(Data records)
--- START ---
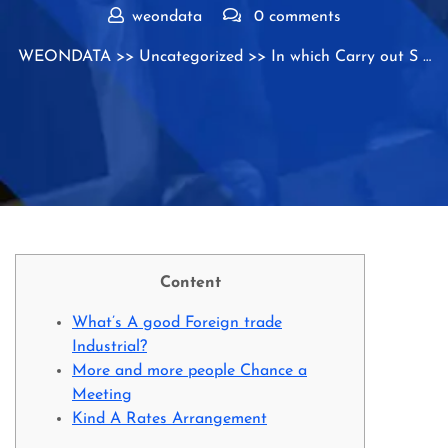
weondata
0 comments
WEONDATA
>>
Uncategorized
>> In which Carry out S …
Content
What’s A good Foreign trade
Industrial?
More and more people Chance a
Meeting
Kind A Rates Arrangement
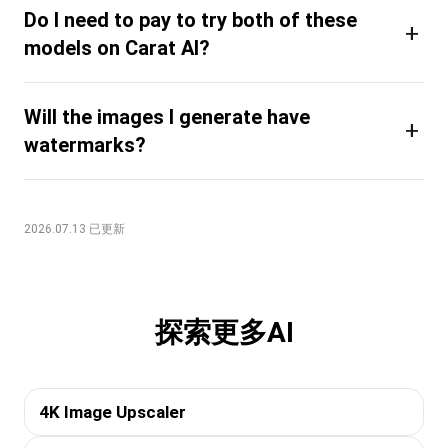
Do I need to pay to try both of these
+
models on Carat AI?
Will the images I generate have
+
watermarks?
2026.07.13 已更新
探索更多AI
4K Image Upscaler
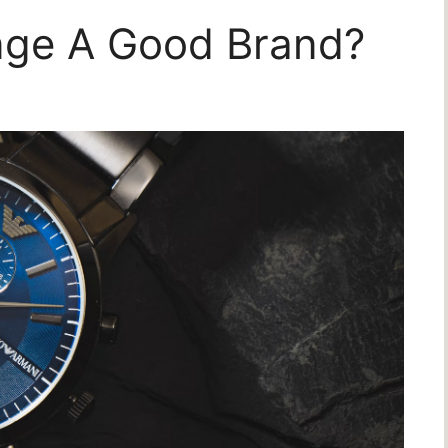
nge A Good Brand?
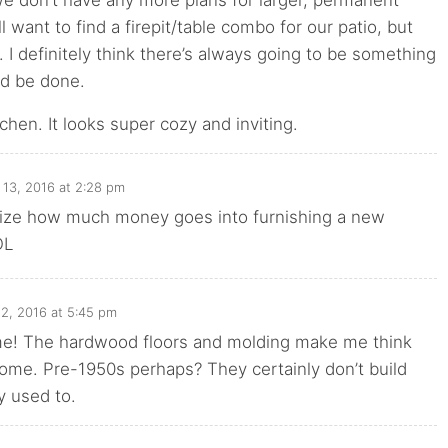
we don’t have any more plans for larger, permanent
ll want to find a firepit/table combo for our patio, but
h. I definitely think there’s always going to be something
ld be done.
tchen. It looks super cozy and inviting.
 13, 2016 at 2:28 pm
ealize how much money goes into furnishing a new
OL
2, 2016 at 5:45 pm
me! The hardwood floors and molding make me think
 home. Pre-1950s perhaps? They certainly don’t build
y used to.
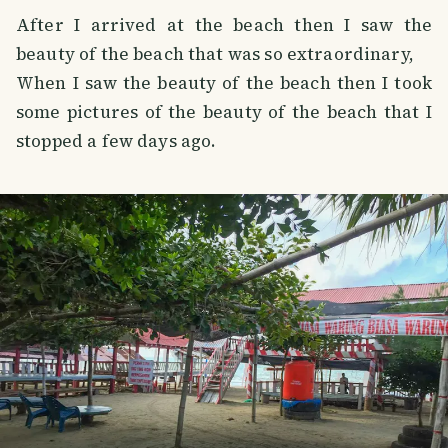
After I arrived at the beach then I saw the
beauty of the beach that was so extraordinary,
When I saw the beauty of the beach then I took
some pictures of the beauty of the beach that I
stopped a few days ago.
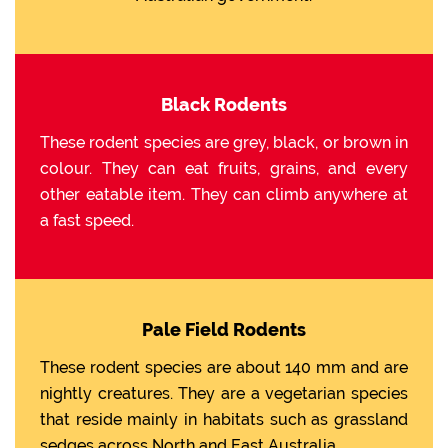
Black Rodents
These rodent species are grey, black, or brown in
colour. They can eat fruits, grains, and every
other eatable item. They can climb anywhere at
a fast speed.
Pale Field Rodents
These rodent species are about 140 mm and are
nightly creatures. They are a vegetarian species
that reside mainly in habitats such as grassland
sedges across North and East Australia.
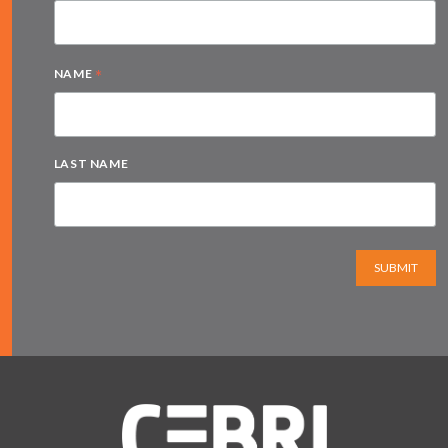
*
NAME
LAST NAME
SUBMIT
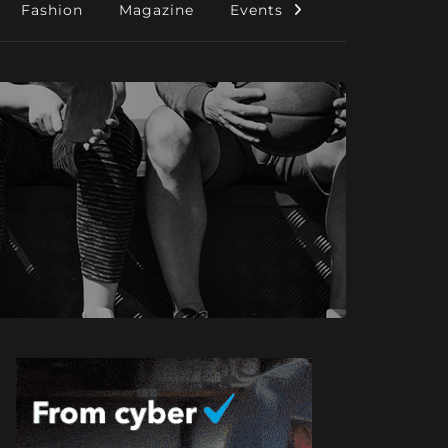
Fashion
Magazine
Events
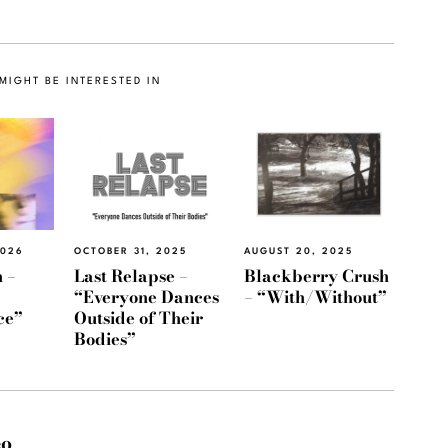
MIGHT BE INTERESTED IN
2026
OCTOBER 31, 2025
AUGUST 20, 2025
 –
Last Relapse –
Blackberry Crush
“Everyone Dances
– “With/Without”
ce”
Outside of Their
Bodies”
eo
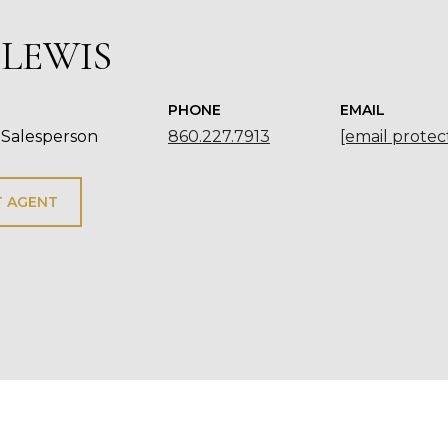
 LEWIS
PHONE
EMAIL
 Salesperson
860.227.7913
[email protec
 AGENT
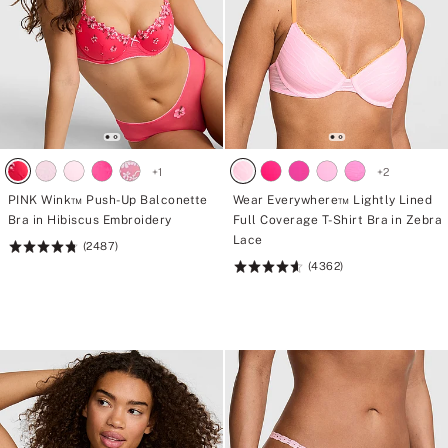
+
1
+
2
PINK Wink™ Push-Up Balconette
Wear Everywhere™ Lightly Lined
Bra in Hibiscus Embroidery
Full Coverage T-Shirt Bra in Zebra
Lace
(2487)
Rating:
(4362)
4.76
Rating:
of
4.64
5
of
5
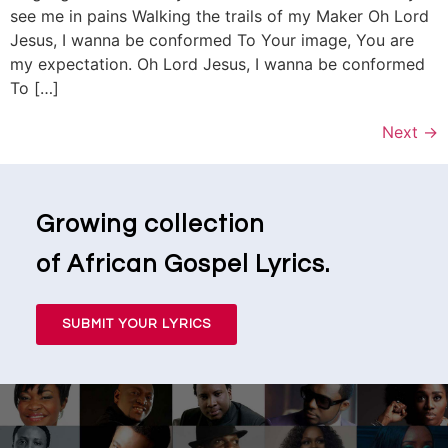
see me in pains Walking the trails of my Maker Oh Lord
Jesus, I wanna be conformed To Your image, You are
my expectation. Oh Lord Jesus, I wanna be conformed
To […]
Next
→
Growing collection
of African Gospel Lyrics.
SUBMIT YOUR LYRICS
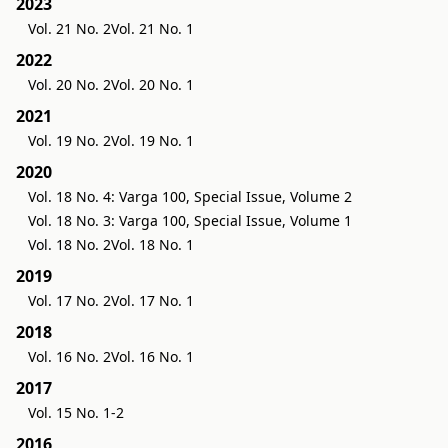
2023
Vol. 21 No. 2
Vol. 21 No. 1
2022
Vol. 20 No. 2
Vol. 20 No. 1
2021
Vol. 19 No. 2
Vol. 19 No. 1
2020
Vol. 18 No. 4: Varga 100, Special Issue, Volume 2
Vol. 18 No. 3: Varga 100, Special Issue, Volume 1
Vol. 18 No. 2
Vol. 18 No. 1
2019
Vol. 17 No. 2
Vol. 17 No. 1
2018
Vol. 16 No. 2
Vol. 16 No. 1
2017
Vol. 15 No. 1-2
2016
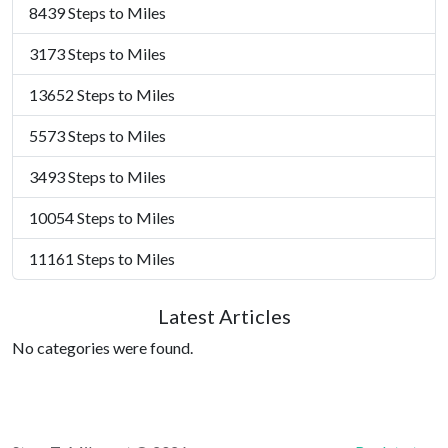
8439 Steps to Miles
3173 Steps to Miles
13652 Steps to Miles
5573 Steps to Miles
3493 Steps to Miles
10054 Steps to Miles
11161 Steps to Miles
Latest Articles
No categories were found.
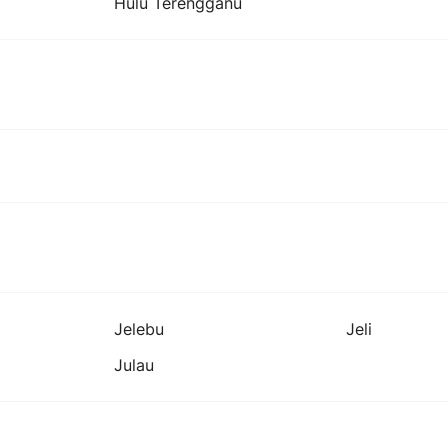
Hulu Terengganu
Jelebu
Jeli
Julau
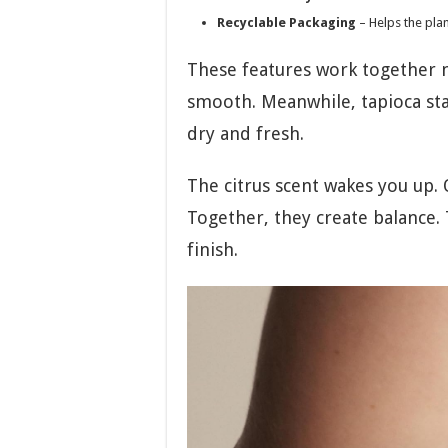
Recyclable Packaging
– Helps the pla
These features work together ni
smooth. Meanwhile, tapioca star
dry and fresh.
The citrus scent wakes you up.
Together, they create balance.
finish.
--- END ---
WORK TASK ->
Your reply should hold every line from the data that contains "species", copied in full.

TASK RESPONSE ->
These rodent species are grey, black, or brown in
These rodent species are about 140 mm and are
nightly creatures. They are a vegetarian species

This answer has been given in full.